Cohn v. . Chapmen

62 N.C. 92 | N.C. | 1867

The bill stated that under negotiations begun in 1857, the complainant had bargained and partially paid for a lot in New Bern, which (93) was described; that in 1860 John Chapman agreed to advance the residue of the money due upon the purchase and take title to himself, and agreed that, upon repayment thereof by the *75 complainant, he would convey the lot to him; that this was known to the person who then had the legal title, and was assented to by him; but that through ignorance in the parties, the agreement was not inserted in the deed made to Chapman; that in the same year Chapman was killed, leaving Laurie and Mary Chapman, his only children, and Mrs. Lovey L. Chapman, his widow; and that the latter is administratrix, and also guardian for her children; that an ex parte petition in their names was filed in the Court of Equity for Craven County, to sell said lot; and at such sale James W. Carmer became purchaser, and after some delay has executed his bond for the price, but has paid nothing as yet; that complainant had recently communicated with Mrs. Chapman in regard to the residue of the money due to her husband from him upon the contract in 1860, and as she, being guardian, preferred a bond for the money to the money itself, he had executed such bond, with two persons (naming them) as sureties, and that it was "amply good"; and that since then Carmer has notified him not to pay for said land, and not to take a deed, as he insists upon his title, and intends to apply for a deed. The prayer was, "that the defendants to convey unto your orator a good and valid title to said lot," and for further relief.

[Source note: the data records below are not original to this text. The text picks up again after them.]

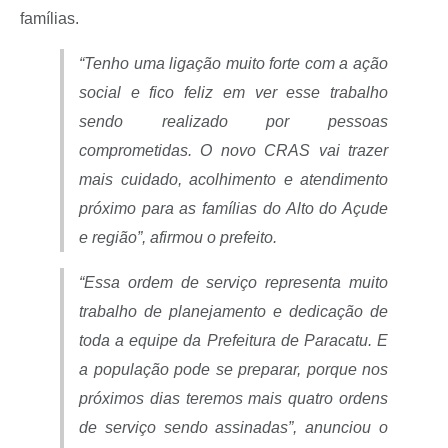
famílias.
“Tenho uma ligação muito forte com a ação
social e fico feliz em ver esse trabalho
sendo realizado por pessoas
comprometidas. O novo CRAS vai trazer
mais cuidado, acolhimento e atendimento
próximo para as famílias do Alto do Açude
e região”, afirmou o prefeito.
“Essa ordem de serviço representa muito
trabalho de planejamento e dedicação de
toda a equipe da Prefeitura de Paracatu. E
a população pode se preparar, porque nos
próximos dias teremos mais quatro ordens
de serviço sendo assinadas”, anunciou o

The answer of Mrs. Chapman admitted the statements in the bill to be true.

The answer of James W. Carmer alleged that the agreements between the complainant and the others who were concerned in the bargain were intended to defraud the complainant's creditors; also, that complainant was present at the sale under the decree in equity, laying no claim to the lot, and bidding for it a sum within but a few dollars of that at which it was purchased; and that defendant had no knowledge of (94) any such claim by him until within a short time before the Spring Term of CRAVEN.

His Honor made a decree in behalf of the complainant, in accordance with the prayer for specific relief. The agreement between the complainant and John Chapman, the intestate and former husband of the defendant, Lovey Chapman, and the father of the infant defendants, as set forth in the bill, is fully admitted in the answers of said defendants; and the performance of the agreement on the part of the complainant is also admitted.

Nothing remains, therefore, but to determine whether it is such an agreement as will be enforced in this court.

A parol agreement between A and B, that A will purchase land for B and take the title to himself, and hold it for B until the latter can pay *76 for it, and when paid for, will convey it to him, is such an agreement as equity will enforce. And such, substantially, is the agreement in this case. Lyon v. Crissman, 22 N.C. 268; Hargrave v. King, 40 N.C. 430;Cloninger v. Summit, 55 N.C. 513.

This would be true even if the agreement were denied in the answers and rested on proof by the complainant. But the agreement is fully admitted in the answer of Mrs. Chapman, for herself and her children, and said defendants declare their readiness to comply with it. But the defendant, Carmer, sets up title under his purchase, and objects to the other defendants making title to the complainant. And his objection was supposed to make the necessity for this suit. The defendant, Carmer, can not set up any title against the complainant's equity, for he has paid nothing under his purchase, and he will be entitled, (95) by proper motion in the cause under an order in which he purchased the land, to have his bond for the purchase money cancelled. And besides, he is a purchaser affected with notice of the complainant's equity. Choninger v. Summit, ubi supra.

The complainant is entitled to a decree against the defendant, Mrs. Chapman, for title to the land. And he is not entitled to cost against said defendant, but not against the defendant, Carmer, nor is Carmer entitled to cost against the complainant.

PER CURIAM. Decree accordingly.

Cited: Harrison v. Emery, 85 N.C. 165; Barnard v. Hawks, 111 N.C. 338;Cobb v. Edwards, 117 N.C. 247; Avery v. Stewart, 136 N.C. 440.